Débat organisé par Alimuddin Usmani (initié le 13 avril, publié le 22 juin 2015)
photo: www.diebadhonnefer.de
Cher BLUM Dominique,
Je vous remercie pour nous avoir communiqué cette éclairante interview, ainsi que pour votre commentaire en général. Pour vous répondre, il me semble que la Chine est plus directe dans sa politique africaine, et, de fait, parfois plus visible que d’autres, qui préfèrent utiliser des moyens plus détournés et moins identifiables au premier regard. Quant à savoir si c’est le pire des acteurs africains, je n’en ai pas idée, car l’évaluation globale de la question requiert une enquête précise et, il faut dire, l’établissement de critères assez subjectifs. Cela étant, l’interview que vous avez proposée nous donne un possible début de réponse:
“S. C. – Y a-t-il un quelconque avantage à la présence chinoise en Afrique ?
W. G. – Un avantage hypothétique : cette présence pourrait permettre aux Africains de mieux négocier les contrats avec leurs partenaires. Ils pourraient jouer les uns contre les autres, menacer les sociétés occidentales de donner les marchés aux Chinois, et inversement. Si Pékin n’ouvre pas son marché aux produits africains, pas de contrat ! Pour l’instant, seules sont exportées en Chine les matières premières agricoles mais surtout minérales, comme le platine et le chrome, très demandés par l’industrie chinoise. ”
Bien à vous,
T.M.
Excellent débat! Mais qui sert à qui et à quoi? A la fin des années -50 il y avait l’ouvrage”L’afrique est mal partie”(Dumont) et le drame c’est que rien n’a changé. L’Afrique est en déconstruction et c’est pour cette raison que les familles apprennent aux gosses d’aller en Europe. Exemple, Rhodésie pays riche puis le même, Zimbabwe pays ruiné!
Echange très éclairant.
M. De Sainte Marie pointe, comme il convient à un socialiste, le “puissances occidentales” prédatrices, en résumé.

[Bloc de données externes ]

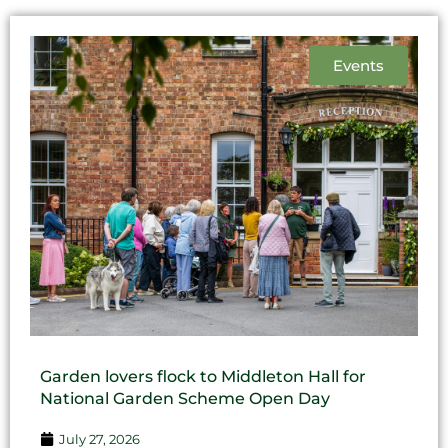
Events
Garden lovers flock to Middleton Hall for
National Garden Scheme Open Day
July 27, 2026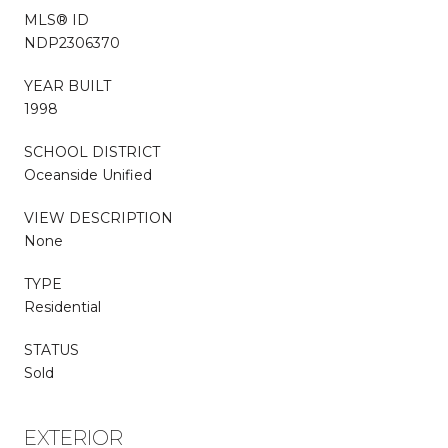
MLS® ID
NDP2306370
YEAR BUILT
1998
SCHOOL DISTRICT
Oceanside Unified
VIEW DESCRIPTION
None
TYPE
Residential
STATUS
Sold
EXTERIOR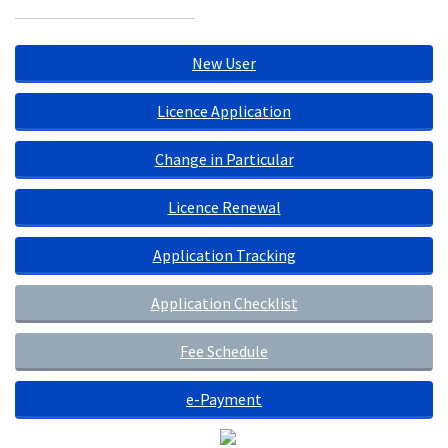
New User
Licence Application
Change in Particular
Licence Renewal
Application Tracking
Application Checklist
Fee Schedule
e-Payment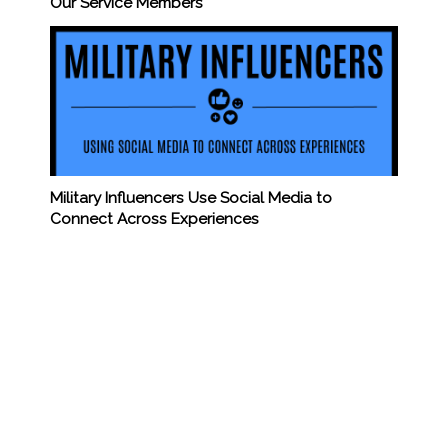
Our Service Members
Military Influencers Use Social Media to
Connect Across Experiences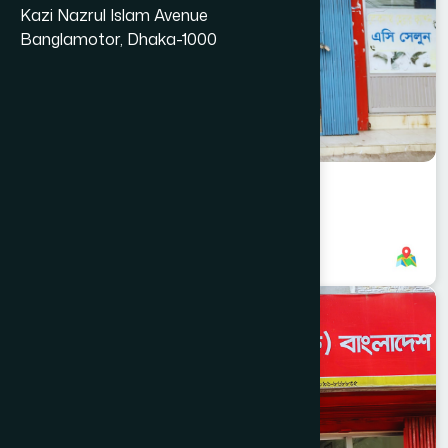
Kazi Nazrul Islam Avenue
Banglamotor, Dhaka-1000
Amtoli Branch
8801787687676
,
8801787687676
DHAKA
NAWABGANJ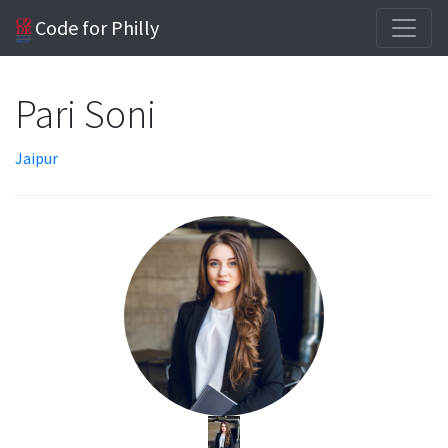
Code for Philly
Pari Soni
Jaipur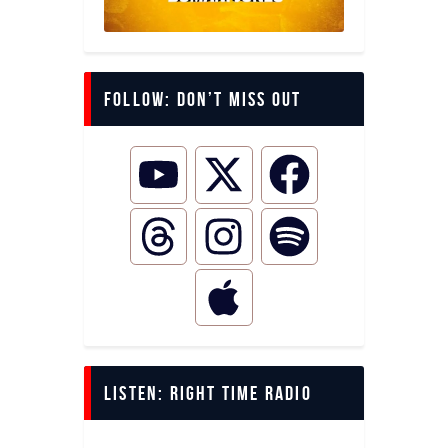
Follow: Don’t miss out
LISTEN: Right Time Radio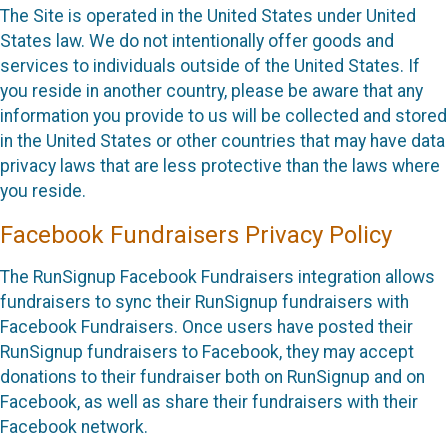
The Site is operated in the United States under United
States law. We do not intentionally offer goods and
services to individuals outside of the United States. If
you reside in another country, please be aware that any
information you provide to us will be collected and stored
in the United States or other countries that may have data
privacy laws that are less protective than the laws where
you reside.
Facebook Fundraisers Privacy Policy
The RunSignup Facebook Fundraisers integration allows
fundraisers to sync their RunSignup fundraisers with
Facebook Fundraisers. Once users have posted their
RunSignup fundraisers to Facebook, they may accept
donations to their fundraiser both on RunSignup and on
Facebook, as well as share their fundraisers with their
Facebook network.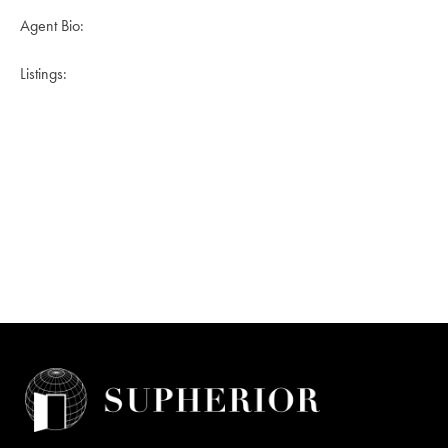
Agent Bio:
Listings:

M. Mazzone, de son côté, pointe “les visées qui font converger socialisme international et technocratie planétaire”;
Ce n’est pas moi qui les départagerai.
Après avoir regardé sur wikipédia pour vérifier mes souvenirs, j’aurai UNE QUESTION à poser à ces deux messieurs: quelles sont, à votre avis, les réalisations les plus enviables du socialisme chinois en Afrique? L’exploitation éhontée des ressources minières et pétrolifères des pays où ils se sont implantés? la corruption active des chefs de gouvernement des pays ciblés, en vue de s’y installer le plus commodément? L’édification d’infrastructures d’importance secondaire (par des Chinois, au détriment de la main d’oeuvre africaine) plutôt que d’infrastructures capitales pour l’accession de l’Afrique à la vraie autonomie?
Je vous suggère vivement la lecture de l’interview de William GUMEDE, professeur à Johannesburg par Sabine Cessou, journaliste, publiée dans le No 137 (Automne 2012): “LA CHINE EN AFRIQUE” Politique internationale “.

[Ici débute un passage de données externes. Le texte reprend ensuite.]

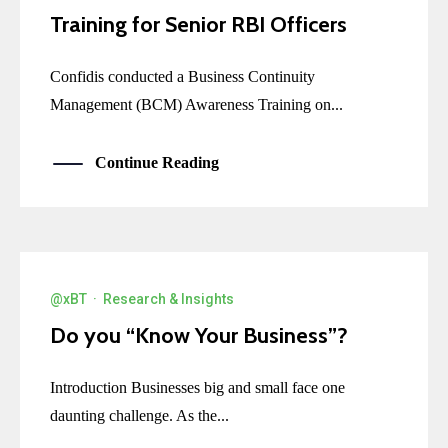
Training for Senior RBI Officers
Confidis conducted a Business Continuity
Management (BCM) Awareness Training on...
Continue Reading
@xBT
·
Research & Insights
Do you “Know Your Business”?
Introduction Businesses big and small face one
daunting challenge. As the...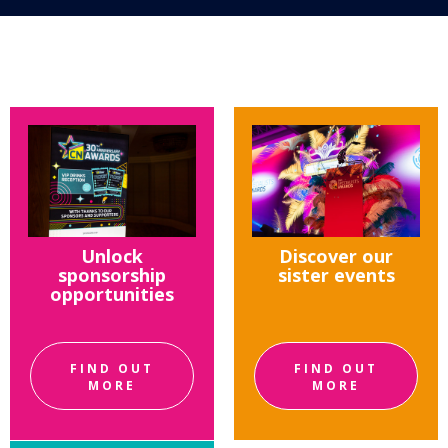
Unlock
Discover our
sponsorship
sister events
opportunities
FIND OUT
FIND OUT
MORE
MORE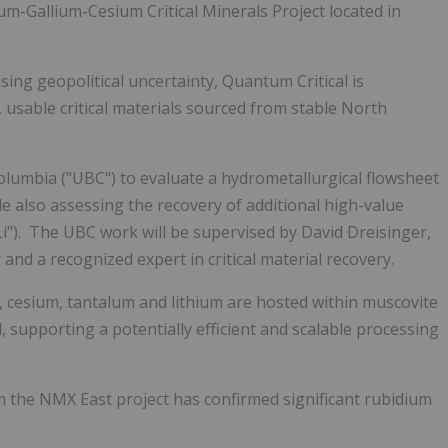
m-Gallium-Cesium Critical Minerals Project located in
asing geopolitical uncertainty, Quantum Critical is
d, usable critical materials sourced from stable North
lumbia ("UBC") to evaluate a hydrometallurgical flowsheet
le also assessing the recovery of additional high-value
("Li"). The UBC work will be supervised by David Dreisinger,
nd a recognized expert in critical material recovery.
m, cesium, tantalum and lithium are hosted within muscovite
, supporting a potentially efficient and scalable processing
m the NMX East project has confirmed significant rubidium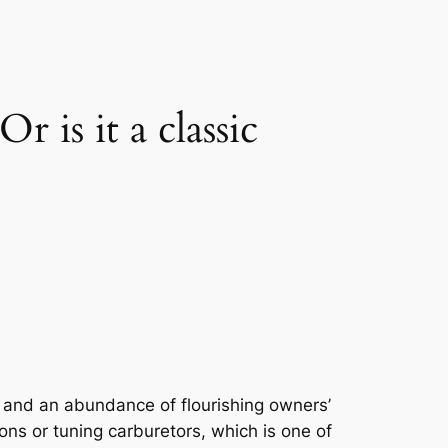
s it a classic
 and an abundance of flourishing owners’
ons or tuning carburetors, which is one of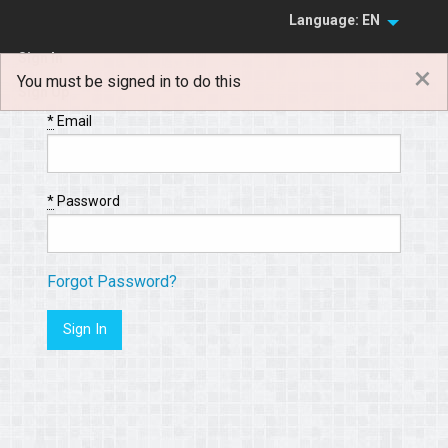
Language: EN
Sign In
×
You must be signed in to do this
Sign Up
*
Email
*
Password
Forgot Password?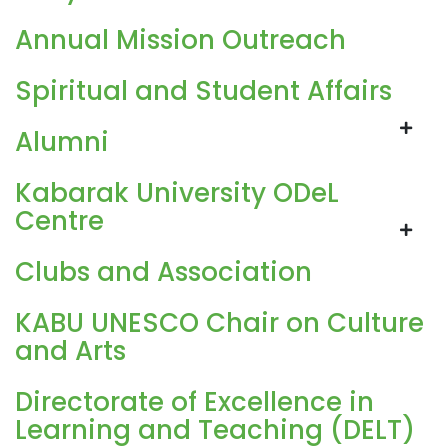
Annual Mission Outreach
Spiritual and Student Affairs
Alumni
Kabarak University ODeL
Centre
Clubs and Association
KABU UNESCO Chair on Culture
and Arts
Directorate of Excellence in
Learning and Teaching (DELT)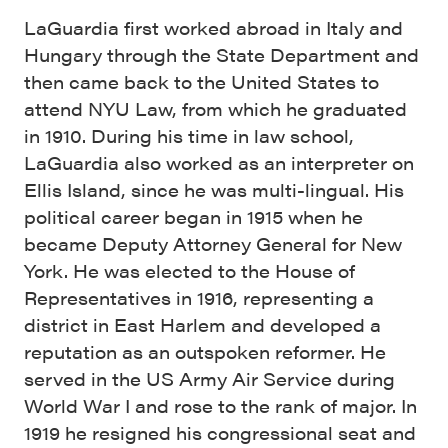
LaGuardia first worked abroad in Italy and
Hungary through the State Department and
then came back to the United States to
attend NYU Law, from which he graduated
in 1910. During his time in law school,
LaGuardia also worked as an interpreter on
Ellis Island, since he was multi-lingual. His
political career began in 1915 when he
became Deputy Attorney General for New
York. He was elected to the House of
Representatives in 1916, representing a
district in East Harlem and developed a
reputation as an outspoken reformer. He
served in the US Army Air Service during
World War I and rose to the rank of major. In
1919 he resigned his congressional seat and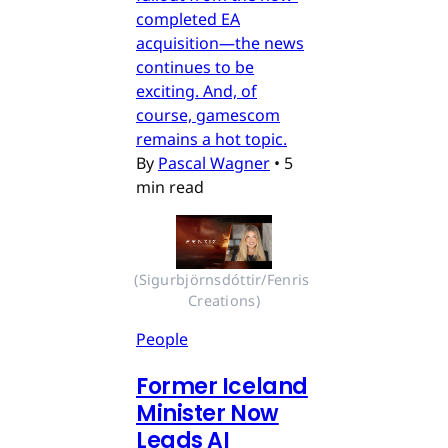
completed EA
acquisition—the news
continues to be
exciting. And, of
course, gamescom
remains a hot topic.
By
Pascal Wagner
•
5
min read
(Sigurbjörnsdóttir/Fenris 
Creations)
People
Former Iceland
Minister Now
Leads AI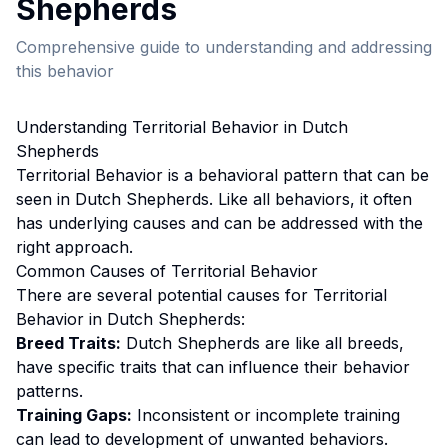
Shepherd
s
Comprehensive guide to understanding and addressing
this behavior
Understanding
Territorial Behavior
in
Dutch
Shepherd
s
Territorial Behavior
is a behavioral pattern that can be
seen in
Dutch Shepherd
s. Like all behaviors, it often
has underlying causes and can be addressed with the
right approach.
Common Causes of
Territorial Behavior
There are several potential causes for
Territorial
Behavior
in
Dutch Shepherd
s:
Breed Traits:
Dutch Shepherd
s are
like all breeds,
have specific traits that can influence their behavior
patterns.
Training Gaps:
Inconsistent or incomplete training
can lead to development of unwanted behaviors.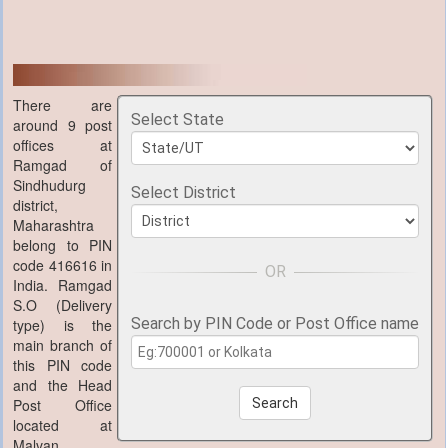
There are
Select State
around 9 post
offices at
Ramgad of
Sindhudurg
Select District
district,
Maharashtra
belong to PIN
code 416616 in
India. Ramgad
S.O (Delivery
Search by PIN Code or Post Office name
type) is the
main branch of
this PIN code
and the Head
Post Office
Search
located at
Malvan,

Cela ressemble au débat entre les créateurs de richesses qui défendent leurs acquis (pour eux mêmes, leurs enfants, et pour leur communauté), et les consommateurs improductifs qui s’achètent une bonne conscience en prétendant partager ces richesses avec le monde entier. Les méchants capitalistes et les vertueux socialistes.
Excellent débat. Je me retrouve plutôt dans la vision de Thomas Mazzone mais il faut saluer ce député socialiste qui ne s’est pas défilé et qui a bien voulu débattre.